According to the principles of the oil shale development plan, efficient and sustainable use of oil shale as an important mineral resource for Estonia and reduction of the sector’s environmental impact are the priority areas for action. The development plan further aims at ensuring sustainable development of the oil shale industry and supply of oil shale in line with economic, security and social goals.  
 
The strategic environmental assessment report, created by AS Mavese, includes a recommendation to retain the annual permitted oil shale mining quota at 20 million tons. This rate of mining would not increase the estimated environmental impact of the oil shale sector compared to the current situation.
 
Ado Lõhmus, Deputy Secretary General of the Ministry of the Environment, explained that analysing the maximum possible mining volume was an important consideration in the creation of the development plan and strategic environmental assessment. “Going over the annual mining limit of 20 million tons would increase problems with ambient air and water quality and tipping of waste. Environmental policy should be based on a precautionary approach,” Ado Lõhmus added.
 
Based on issued permits and current annual quotas, the presently exploitable oil shale reserves would last for 17 years and one or two new mining sites would have to be established during the oil shale development plan period 2016-2030. According to the list of deposits in the Environmental Register, total oil shale resources amount to nearly 4.75 billion tons, including 1.34 billion tons of active reserves. Excluding current nature conservation areas, as well as residential sites and other areas with surface-related restrictions, the active reserves would last for about 48 years, assuming an annual mining quota of 20 million tons.
 
Increasing efficiency of oil shale exploitation requires major boosting of added value from oil shale, i.e., processing of oil shale, while also restricting the associated emissions to air and water and increasing industrial waste recycling rates.
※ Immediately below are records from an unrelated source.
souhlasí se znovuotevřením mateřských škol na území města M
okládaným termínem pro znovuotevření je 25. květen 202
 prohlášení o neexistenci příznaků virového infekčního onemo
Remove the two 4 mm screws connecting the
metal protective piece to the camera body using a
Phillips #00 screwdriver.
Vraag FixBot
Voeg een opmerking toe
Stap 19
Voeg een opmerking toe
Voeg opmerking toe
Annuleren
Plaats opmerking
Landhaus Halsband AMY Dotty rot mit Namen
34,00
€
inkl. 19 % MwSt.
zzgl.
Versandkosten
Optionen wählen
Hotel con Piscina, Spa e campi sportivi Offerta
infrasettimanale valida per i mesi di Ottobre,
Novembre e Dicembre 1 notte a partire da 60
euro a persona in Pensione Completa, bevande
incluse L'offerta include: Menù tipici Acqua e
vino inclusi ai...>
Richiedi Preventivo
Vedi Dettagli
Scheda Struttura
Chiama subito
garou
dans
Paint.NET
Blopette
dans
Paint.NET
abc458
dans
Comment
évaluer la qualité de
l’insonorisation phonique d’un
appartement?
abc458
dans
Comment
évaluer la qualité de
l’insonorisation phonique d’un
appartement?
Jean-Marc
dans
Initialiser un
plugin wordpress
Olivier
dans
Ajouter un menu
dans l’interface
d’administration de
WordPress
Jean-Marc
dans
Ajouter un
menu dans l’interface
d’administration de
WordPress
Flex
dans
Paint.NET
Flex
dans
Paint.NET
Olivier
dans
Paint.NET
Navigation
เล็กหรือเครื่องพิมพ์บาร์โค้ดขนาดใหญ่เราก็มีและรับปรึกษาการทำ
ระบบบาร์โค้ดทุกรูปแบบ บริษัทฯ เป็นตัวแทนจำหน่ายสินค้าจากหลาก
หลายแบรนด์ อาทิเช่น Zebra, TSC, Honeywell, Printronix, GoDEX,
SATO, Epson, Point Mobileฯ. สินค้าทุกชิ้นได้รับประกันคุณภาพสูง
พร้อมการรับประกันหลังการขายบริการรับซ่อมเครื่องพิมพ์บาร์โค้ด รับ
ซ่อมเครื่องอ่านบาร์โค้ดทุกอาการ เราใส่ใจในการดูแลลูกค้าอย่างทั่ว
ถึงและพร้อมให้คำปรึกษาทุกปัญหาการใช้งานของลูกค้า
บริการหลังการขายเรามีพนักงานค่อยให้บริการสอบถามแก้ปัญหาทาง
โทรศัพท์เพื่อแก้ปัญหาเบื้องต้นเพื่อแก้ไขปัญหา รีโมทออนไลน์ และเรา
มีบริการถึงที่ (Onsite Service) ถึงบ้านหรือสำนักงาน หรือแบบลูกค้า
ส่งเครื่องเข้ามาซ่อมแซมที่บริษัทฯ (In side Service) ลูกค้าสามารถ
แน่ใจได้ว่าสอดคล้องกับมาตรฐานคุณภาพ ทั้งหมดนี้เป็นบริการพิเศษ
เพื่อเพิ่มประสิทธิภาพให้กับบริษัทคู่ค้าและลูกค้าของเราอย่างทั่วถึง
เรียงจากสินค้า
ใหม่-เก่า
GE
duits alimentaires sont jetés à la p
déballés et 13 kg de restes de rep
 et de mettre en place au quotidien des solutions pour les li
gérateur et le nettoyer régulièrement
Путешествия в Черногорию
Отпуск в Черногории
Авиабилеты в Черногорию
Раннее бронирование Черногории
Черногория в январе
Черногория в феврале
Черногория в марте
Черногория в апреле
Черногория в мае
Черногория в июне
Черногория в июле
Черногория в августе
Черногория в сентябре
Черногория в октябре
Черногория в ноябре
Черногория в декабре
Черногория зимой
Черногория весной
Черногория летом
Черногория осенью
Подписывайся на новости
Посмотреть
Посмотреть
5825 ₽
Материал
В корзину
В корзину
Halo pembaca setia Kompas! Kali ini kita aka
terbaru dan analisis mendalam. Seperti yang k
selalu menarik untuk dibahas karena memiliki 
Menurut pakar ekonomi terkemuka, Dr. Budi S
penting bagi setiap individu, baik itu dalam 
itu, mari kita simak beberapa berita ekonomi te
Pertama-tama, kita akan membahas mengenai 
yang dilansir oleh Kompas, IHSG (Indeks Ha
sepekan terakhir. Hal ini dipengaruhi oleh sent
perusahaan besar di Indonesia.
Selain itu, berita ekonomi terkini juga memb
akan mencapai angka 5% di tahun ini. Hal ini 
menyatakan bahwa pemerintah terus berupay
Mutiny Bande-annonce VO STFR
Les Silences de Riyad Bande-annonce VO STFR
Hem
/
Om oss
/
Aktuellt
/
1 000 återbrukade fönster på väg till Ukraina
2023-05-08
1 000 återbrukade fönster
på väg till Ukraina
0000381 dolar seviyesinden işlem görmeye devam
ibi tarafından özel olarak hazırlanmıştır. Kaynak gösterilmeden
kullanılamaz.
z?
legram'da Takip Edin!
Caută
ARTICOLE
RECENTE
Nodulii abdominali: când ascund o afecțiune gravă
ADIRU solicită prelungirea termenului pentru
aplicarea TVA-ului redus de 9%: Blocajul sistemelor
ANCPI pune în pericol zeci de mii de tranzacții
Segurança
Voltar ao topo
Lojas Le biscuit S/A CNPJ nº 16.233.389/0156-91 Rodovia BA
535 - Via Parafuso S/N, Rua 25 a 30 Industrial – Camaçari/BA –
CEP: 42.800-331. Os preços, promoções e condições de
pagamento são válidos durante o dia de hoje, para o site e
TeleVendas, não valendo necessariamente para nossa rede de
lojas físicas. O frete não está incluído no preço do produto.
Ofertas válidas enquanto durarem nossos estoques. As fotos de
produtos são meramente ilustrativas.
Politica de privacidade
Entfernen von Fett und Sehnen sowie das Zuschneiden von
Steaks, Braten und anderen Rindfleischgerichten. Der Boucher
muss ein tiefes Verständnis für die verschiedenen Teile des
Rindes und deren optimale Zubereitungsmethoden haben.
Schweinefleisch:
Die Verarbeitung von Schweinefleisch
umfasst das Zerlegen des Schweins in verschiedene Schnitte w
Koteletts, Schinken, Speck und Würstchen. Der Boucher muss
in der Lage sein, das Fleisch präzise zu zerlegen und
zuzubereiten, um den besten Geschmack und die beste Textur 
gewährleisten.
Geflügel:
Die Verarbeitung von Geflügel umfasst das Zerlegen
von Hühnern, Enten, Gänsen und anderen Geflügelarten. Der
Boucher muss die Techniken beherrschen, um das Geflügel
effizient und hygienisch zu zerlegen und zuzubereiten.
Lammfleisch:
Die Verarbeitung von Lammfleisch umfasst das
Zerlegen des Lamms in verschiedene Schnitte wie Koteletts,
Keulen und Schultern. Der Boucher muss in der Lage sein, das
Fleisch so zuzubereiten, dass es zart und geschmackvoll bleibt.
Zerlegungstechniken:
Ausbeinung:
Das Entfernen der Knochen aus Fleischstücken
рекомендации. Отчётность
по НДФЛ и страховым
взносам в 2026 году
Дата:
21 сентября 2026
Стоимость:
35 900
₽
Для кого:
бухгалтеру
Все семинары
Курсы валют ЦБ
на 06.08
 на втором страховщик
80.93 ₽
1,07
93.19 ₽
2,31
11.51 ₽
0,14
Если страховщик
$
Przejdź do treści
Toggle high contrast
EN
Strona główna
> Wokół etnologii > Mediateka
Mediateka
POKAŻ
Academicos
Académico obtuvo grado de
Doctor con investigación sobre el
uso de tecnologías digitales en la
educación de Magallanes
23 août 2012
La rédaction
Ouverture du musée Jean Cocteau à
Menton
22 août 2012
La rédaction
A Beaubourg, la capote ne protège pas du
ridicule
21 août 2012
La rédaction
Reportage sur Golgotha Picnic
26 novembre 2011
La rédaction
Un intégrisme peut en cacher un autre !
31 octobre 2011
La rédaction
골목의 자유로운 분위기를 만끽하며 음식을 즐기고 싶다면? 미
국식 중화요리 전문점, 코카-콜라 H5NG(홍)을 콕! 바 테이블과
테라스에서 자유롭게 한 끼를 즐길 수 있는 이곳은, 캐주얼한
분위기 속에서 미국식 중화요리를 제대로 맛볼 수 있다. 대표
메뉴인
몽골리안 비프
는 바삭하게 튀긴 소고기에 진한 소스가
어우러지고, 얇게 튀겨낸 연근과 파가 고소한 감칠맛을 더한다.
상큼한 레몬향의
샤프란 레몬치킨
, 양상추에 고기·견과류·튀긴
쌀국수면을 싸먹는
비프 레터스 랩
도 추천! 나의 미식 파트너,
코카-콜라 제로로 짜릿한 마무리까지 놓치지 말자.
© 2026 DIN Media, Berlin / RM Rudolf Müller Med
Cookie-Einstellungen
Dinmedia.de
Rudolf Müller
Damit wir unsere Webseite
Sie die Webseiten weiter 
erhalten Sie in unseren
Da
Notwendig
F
Ado Lõhmus said that the value of oil shale can be increased, for instance, by stepping up its use in oil production but research and development efforts continue to diversify the range of applications. “For example, oil shale can be used to manufacture gas and high-value chemicals. Diversified production would also help to manage risks associated with various external factors (oil, CO2 prices) and ensure greater benefit for society from this non-renewable resource,” Lõhmus added.
 
Ensuring consistent development of the oil shale industry is an essential target. This entails both research in the technology of mining and use of oil shale as well as studying the environmental impact of the oil shale sector.
 
The oil shale development plan establishes the principles and directions of the oil shale industry for the next 15 years. Creation of the oil shale development plan was a public process, involving representatives of relevant public authorities, incl. ministries, companies, local governments, organisations and non-profit associations, and other stakeholders interested in the process. Experts have been recruited to obtain improved information and analysis of the oil shale sector.